WHAT TO WORK ON
Look for the line with "Adatvédelmi nyilatkozat (160, 1916)" in the entries below, then extract that line and all lines after it exactly, with pictures left out.

DATASET RECORDS
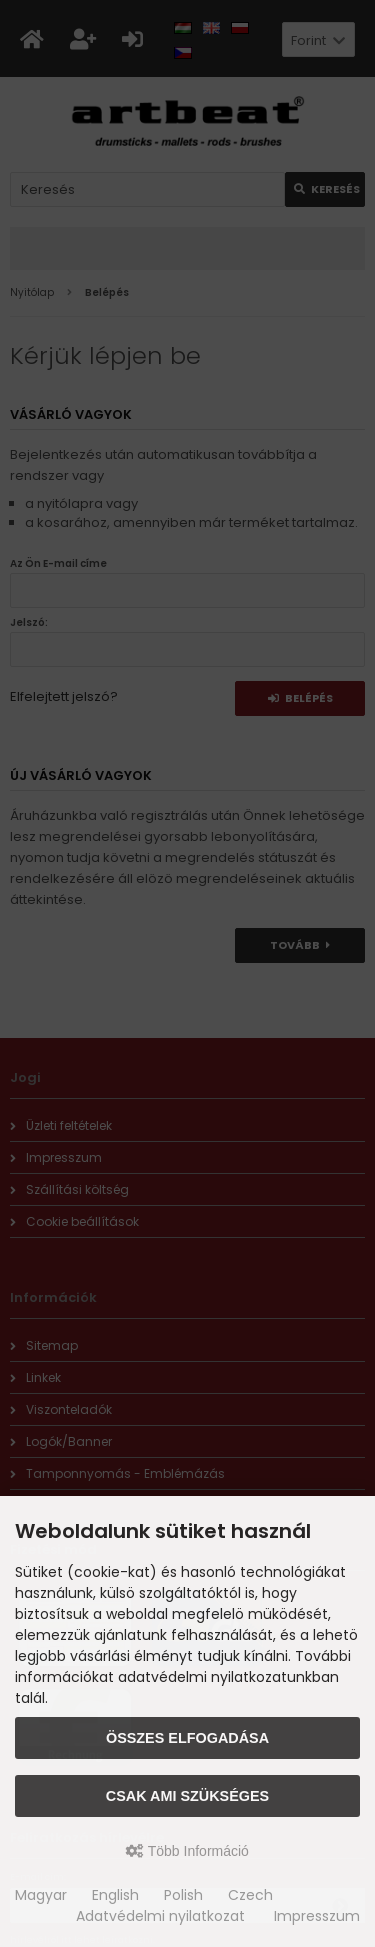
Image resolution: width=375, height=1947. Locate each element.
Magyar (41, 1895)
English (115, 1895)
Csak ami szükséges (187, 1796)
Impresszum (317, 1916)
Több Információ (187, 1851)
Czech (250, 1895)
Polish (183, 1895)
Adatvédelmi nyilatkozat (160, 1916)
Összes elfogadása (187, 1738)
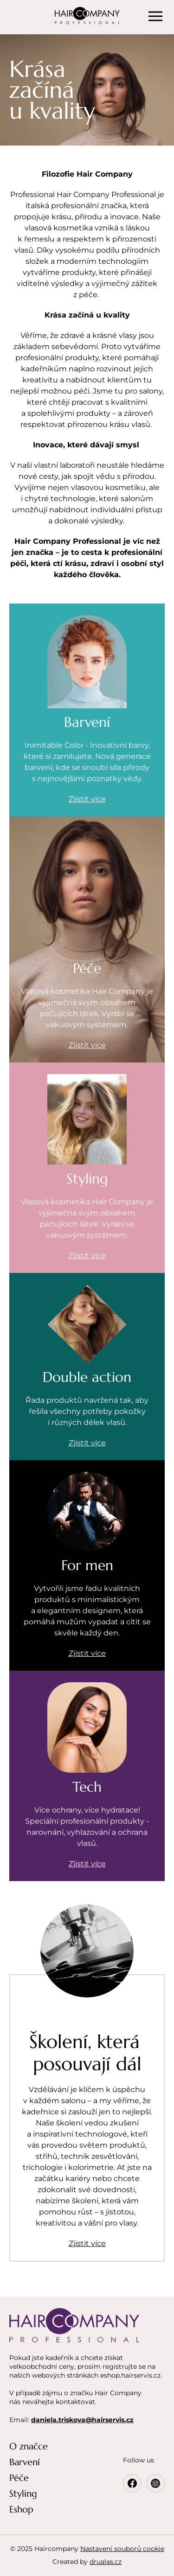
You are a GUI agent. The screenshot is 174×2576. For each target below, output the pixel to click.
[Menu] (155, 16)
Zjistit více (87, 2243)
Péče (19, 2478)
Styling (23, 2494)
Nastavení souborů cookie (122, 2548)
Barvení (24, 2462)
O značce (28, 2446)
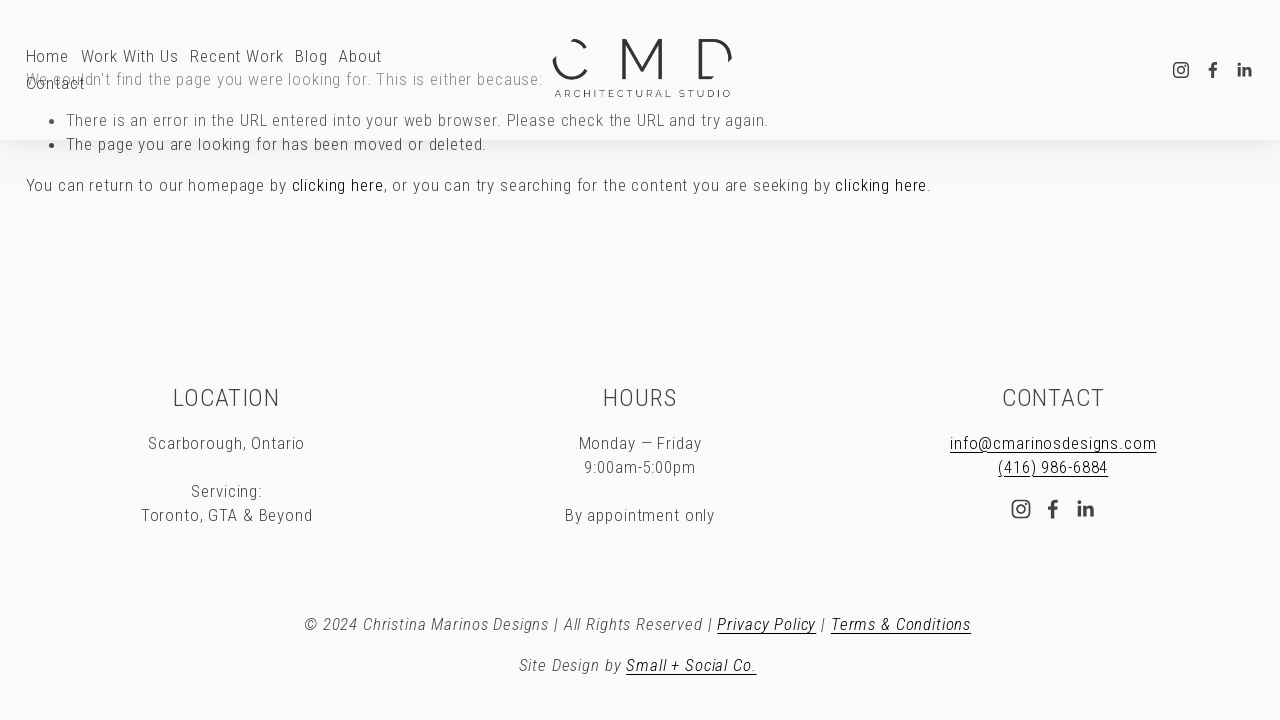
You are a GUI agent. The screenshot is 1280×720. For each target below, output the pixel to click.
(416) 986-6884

TASK SOLUTION
Adatvédelmi nyilatkozat (160, 1916)
Összes elfogadása (187, 1738)
You are a GUI agent. The screenshot is 174×2576. For each target below, output the pixel to click.
[Menu] (155, 16)
Zjistit více (87, 2243)
Péče (19, 2478)
Styling (23, 2494)
Nastavení souborů cookie (122, 2548)
Barvení (24, 2462)
O značce (28, 2446)
You are a GUI agent. The screenshot is 1280×720. For each target below, output the pixel to click.
(416) 986-6884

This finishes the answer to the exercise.